Thursday, August 19, 2010

More from 1948

Here's some more snippets from The Year in American Music 1948...

November 30, 1947. "An innovation in program-making was offered tonight by Edward Kilenyi, pianist, in a recital at Fullerton Hall of the Chicago Art Institute. This was believed to be the first audience-participation event in American concert history". Basically, Kilenyi performed 4 Beethoven sonatas voted on by the audience before the concert; they chose one early work, one middle-period work, one of the 5 "best-known sonatas", and one of the last 5 sonatas. What did the audience pick? The sonata op.10 no.3, the "Appassionata", and opuses 90 and 111.

January 13, 1948. Staying in Chicago: "The directors of the Chicago Symphony Orchestra announced firmly today that at the conclusion of the present season, Artur Rodzinski would not be re-engaged as musical director... It was generally felt that Dr. Rodzinski's refusal to adhere to advertised programs, his repetition of programs in defiance of the policy of the orchestra, and his insistence on expensive opera productions were some of the factors involved in his dismissal".

March 26. The book devotes a full 2 pages to the "voluntary deportation" of Hanns Eisler, who the previous September had been hauled before the House Committee on Un-American Activities, which called him "the Karl Marx of the musical world". After his questioning, he was arrested over "irregularity in entrance" into the U.S., mainly because he sworn an oath that he was not a Communist. "During the period of his travail, prominent musicians throughout the country as well as distinguished citizens in all other fields rallied to his support... Statements were issued pointing out his international eminence as a composer not only of film music and of workers' songs, widely sung by anti-Fascist forces throughout Europe, but in the field of concert and chamber music as one of the more famous of Schoenberg's pupils". Eisler's "voluntary" deportation allowed him "to go to any country to which he could obtain a visa except Canada or Mexico". He went to Prague and then Vienna. "Eisler himself reiterated as he left that he was an anti-Fascist but not a Communist and that he was without rancor toward the American people".

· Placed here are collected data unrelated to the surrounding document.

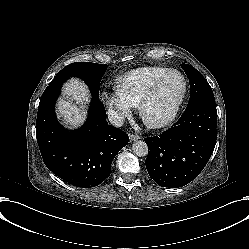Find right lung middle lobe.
I'll return each mask as SVG.
<instances>
[{
	"mask_svg": "<svg viewBox=\"0 0 249 249\" xmlns=\"http://www.w3.org/2000/svg\"><path fill=\"white\" fill-rule=\"evenodd\" d=\"M107 65H101L91 62H75L64 67L51 82L52 84H59L69 77H79L83 79L90 88L92 98L99 99L100 80L105 73ZM50 83V84H51Z\"/></svg>",
	"mask_w": 249,
	"mask_h": 249,
	"instance_id": "dd1d6c3e",
	"label": "right lung middle lobe"
}]
</instances>
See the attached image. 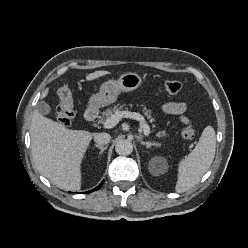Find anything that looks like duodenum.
Here are the masks:
<instances>
[{
	"mask_svg": "<svg viewBox=\"0 0 248 248\" xmlns=\"http://www.w3.org/2000/svg\"><path fill=\"white\" fill-rule=\"evenodd\" d=\"M97 117H98V111L94 107L87 109L84 114L85 121L89 123L94 122L97 119Z\"/></svg>",
	"mask_w": 248,
	"mask_h": 248,
	"instance_id": "obj_1",
	"label": "duodenum"
}]
</instances>
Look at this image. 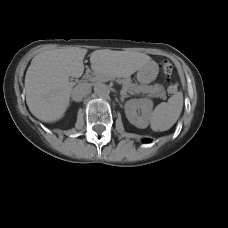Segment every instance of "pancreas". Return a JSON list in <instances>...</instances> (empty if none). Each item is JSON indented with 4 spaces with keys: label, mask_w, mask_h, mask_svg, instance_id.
I'll list each match as a JSON object with an SVG mask.
<instances>
[{
    "label": "pancreas",
    "mask_w": 228,
    "mask_h": 228,
    "mask_svg": "<svg viewBox=\"0 0 228 228\" xmlns=\"http://www.w3.org/2000/svg\"><path fill=\"white\" fill-rule=\"evenodd\" d=\"M110 79L113 78H109L107 76H103V75H96L94 77L91 78L92 81L94 82H106ZM120 83H122L123 88L126 89V92H129L131 94H148V96L150 97H166V92L164 90V88L161 85H138L135 83H132V81L130 79H120L118 80Z\"/></svg>",
    "instance_id": "pancreas-1"
}]
</instances>
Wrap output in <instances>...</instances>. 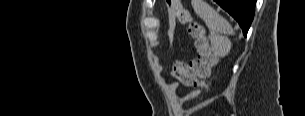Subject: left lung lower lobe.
<instances>
[{
	"mask_svg": "<svg viewBox=\"0 0 305 116\" xmlns=\"http://www.w3.org/2000/svg\"><path fill=\"white\" fill-rule=\"evenodd\" d=\"M215 2L239 23L246 36L254 17L256 0H215Z\"/></svg>",
	"mask_w": 305,
	"mask_h": 116,
	"instance_id": "1",
	"label": "left lung lower lobe"
}]
</instances>
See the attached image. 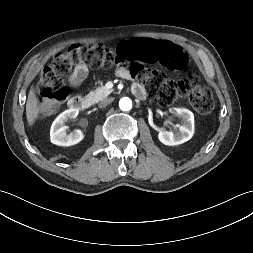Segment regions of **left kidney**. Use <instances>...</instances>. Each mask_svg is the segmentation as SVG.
<instances>
[{
    "label": "left kidney",
    "instance_id": "obj_1",
    "mask_svg": "<svg viewBox=\"0 0 253 253\" xmlns=\"http://www.w3.org/2000/svg\"><path fill=\"white\" fill-rule=\"evenodd\" d=\"M169 112L174 116L181 118L182 124L179 126V131L176 133L159 130L158 139L161 143L167 146L182 144L192 138L194 134V115L186 108H170Z\"/></svg>",
    "mask_w": 253,
    "mask_h": 253
}]
</instances>
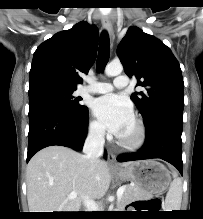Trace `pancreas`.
Masks as SVG:
<instances>
[{"mask_svg": "<svg viewBox=\"0 0 203 219\" xmlns=\"http://www.w3.org/2000/svg\"><path fill=\"white\" fill-rule=\"evenodd\" d=\"M124 187H125V191L121 198V206L127 205L134 200L148 197L143 190H141L136 186L125 185Z\"/></svg>", "mask_w": 203, "mask_h": 219, "instance_id": "1", "label": "pancreas"}]
</instances>
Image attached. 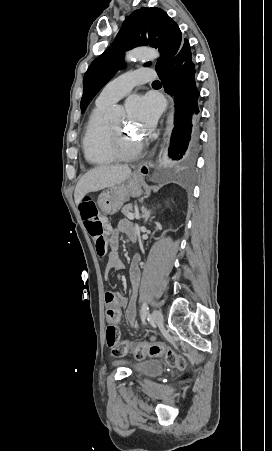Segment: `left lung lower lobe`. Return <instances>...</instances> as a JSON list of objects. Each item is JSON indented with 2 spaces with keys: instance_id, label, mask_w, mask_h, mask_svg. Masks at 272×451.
<instances>
[{
  "instance_id": "0a47b994",
  "label": "left lung lower lobe",
  "mask_w": 272,
  "mask_h": 451,
  "mask_svg": "<svg viewBox=\"0 0 272 451\" xmlns=\"http://www.w3.org/2000/svg\"><path fill=\"white\" fill-rule=\"evenodd\" d=\"M166 92H171L175 100L174 129L171 137L169 156L172 166L184 168L195 157L198 139V98L195 83V64L192 61L190 45L184 39L174 58L157 71Z\"/></svg>"
}]
</instances>
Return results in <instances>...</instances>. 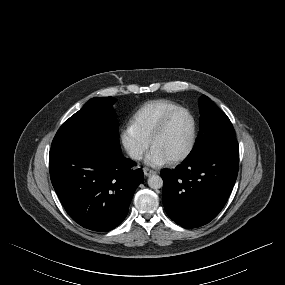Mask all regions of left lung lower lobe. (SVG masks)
Segmentation results:
<instances>
[{"label": "left lung lower lobe", "mask_w": 285, "mask_h": 285, "mask_svg": "<svg viewBox=\"0 0 285 285\" xmlns=\"http://www.w3.org/2000/svg\"><path fill=\"white\" fill-rule=\"evenodd\" d=\"M239 153L222 152L185 161L174 171H162V199L168 216L184 228L213 220L235 184Z\"/></svg>", "instance_id": "obj_1"}]
</instances>
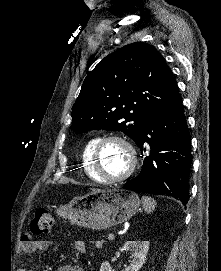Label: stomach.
<instances>
[{
  "label": "stomach",
  "mask_w": 221,
  "mask_h": 271,
  "mask_svg": "<svg viewBox=\"0 0 221 271\" xmlns=\"http://www.w3.org/2000/svg\"><path fill=\"white\" fill-rule=\"evenodd\" d=\"M141 201L139 195L130 189L114 187L109 191H93L84 197H76L72 202H64L58 213H67L72 223L90 227V229H107L118 225L135 215Z\"/></svg>",
  "instance_id": "1"
}]
</instances>
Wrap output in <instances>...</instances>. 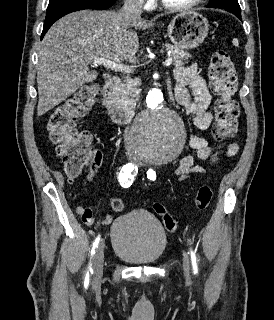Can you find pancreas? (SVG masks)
Segmentation results:
<instances>
[{
    "instance_id": "obj_1",
    "label": "pancreas",
    "mask_w": 274,
    "mask_h": 320,
    "mask_svg": "<svg viewBox=\"0 0 274 320\" xmlns=\"http://www.w3.org/2000/svg\"><path fill=\"white\" fill-rule=\"evenodd\" d=\"M166 50L171 52L173 58V66H183L187 64L186 60L191 58L188 52H184L182 48H176V46H170V44H165ZM124 84L118 86V88H113L114 96L117 98V102H120L121 106H126V108H135L136 102L140 98V92L138 86L141 84L139 78H124Z\"/></svg>"
}]
</instances>
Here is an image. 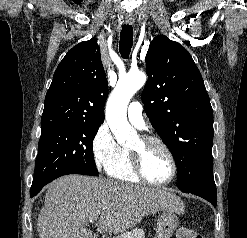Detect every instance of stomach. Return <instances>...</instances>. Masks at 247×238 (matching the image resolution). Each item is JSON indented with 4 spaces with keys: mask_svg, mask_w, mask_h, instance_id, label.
<instances>
[{
    "mask_svg": "<svg viewBox=\"0 0 247 238\" xmlns=\"http://www.w3.org/2000/svg\"><path fill=\"white\" fill-rule=\"evenodd\" d=\"M177 225L178 219L176 215L172 211L166 209L158 219L154 238H171Z\"/></svg>",
    "mask_w": 247,
    "mask_h": 238,
    "instance_id": "obj_1",
    "label": "stomach"
}]
</instances>
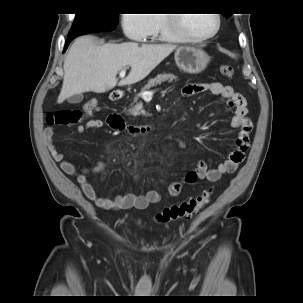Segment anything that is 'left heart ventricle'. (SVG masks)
<instances>
[{"mask_svg":"<svg viewBox=\"0 0 303 303\" xmlns=\"http://www.w3.org/2000/svg\"><path fill=\"white\" fill-rule=\"evenodd\" d=\"M184 18V29L195 36L207 34L215 27L212 14H185Z\"/></svg>","mask_w":303,"mask_h":303,"instance_id":"1","label":"left heart ventricle"}]
</instances>
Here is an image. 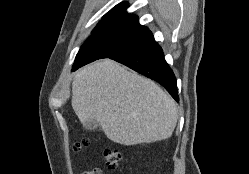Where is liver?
<instances>
[{"mask_svg": "<svg viewBox=\"0 0 249 174\" xmlns=\"http://www.w3.org/2000/svg\"><path fill=\"white\" fill-rule=\"evenodd\" d=\"M71 104L82 124L96 120L108 139L127 146L169 138L178 119L176 103L155 82L110 59L75 73Z\"/></svg>", "mask_w": 249, "mask_h": 174, "instance_id": "obj_1", "label": "liver"}]
</instances>
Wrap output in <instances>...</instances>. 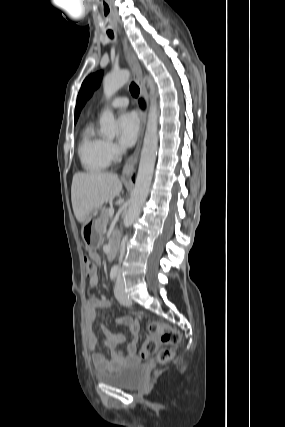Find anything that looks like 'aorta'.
<instances>
[{
	"instance_id": "762f6f07",
	"label": "aorta",
	"mask_w": 285,
	"mask_h": 427,
	"mask_svg": "<svg viewBox=\"0 0 285 427\" xmlns=\"http://www.w3.org/2000/svg\"><path fill=\"white\" fill-rule=\"evenodd\" d=\"M130 78L128 70L109 74L103 79V91L107 99H110ZM150 88L151 100L148 112L146 132L141 151L138 172L128 212L124 218V226L130 227L139 217L141 208L148 196L153 170L158 149V112L155 100V86L150 77L147 78ZM100 132L103 136L112 139L118 133V125L110 110H105L100 118Z\"/></svg>"
}]
</instances>
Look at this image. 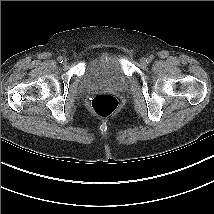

May 12. In other "red menace" news: "In the State Supreme Court of New York, four Soviet composers today asked for restriction of the use of their music in the film, The Iron Curtain, produced by Twentieth Century-Fox. These composers - Shostakovich, Khachaturian, Prokofieff, and Miaskovsky - maintained that the use of their music without their consent for a film that was anti-Soviet put them in a treasonable position. The injuction was sought on four legal grounds: it violated their right of privacy under Section 50 of the civil rights law; that it constituted a libel on them; that it deliberaetly caused them injury without just cause; and that it abused their "moral rights" as composers". On June 7, the motion was denied "on the grounds that the civil rights of the composers had not been violated and that the music in question was in public domain enjoying "no copyright protection whatever"". The Iron Curtain starred Dana Andrews and Gene Tierney and has an IMDb score of 6.3 with 183 votes.

On the subject of movies, the book has a section listing "motion pictures, foreign as well as domestic... in which the musical interest warrants bringing them to the attention of the music world". There are several Italian productions of an operatic nature, including Elixir of Love, "A rather vague adaptation of the Donizetti opera", and Anything for a Song, starring Ferruccio Tagliavini as "a young man who quits the eggplant business for a singing career". English-language films include Song of Love, with Katharine Hepburn and Paul Henried as Clara and Robert Schumann and Robert Walker as Brahms; The Magic Bow, "A screen story supposedly built around incidents in the life of Paganini"; and Song of my Heart, "purporting to be a biography of Tchaikovsky".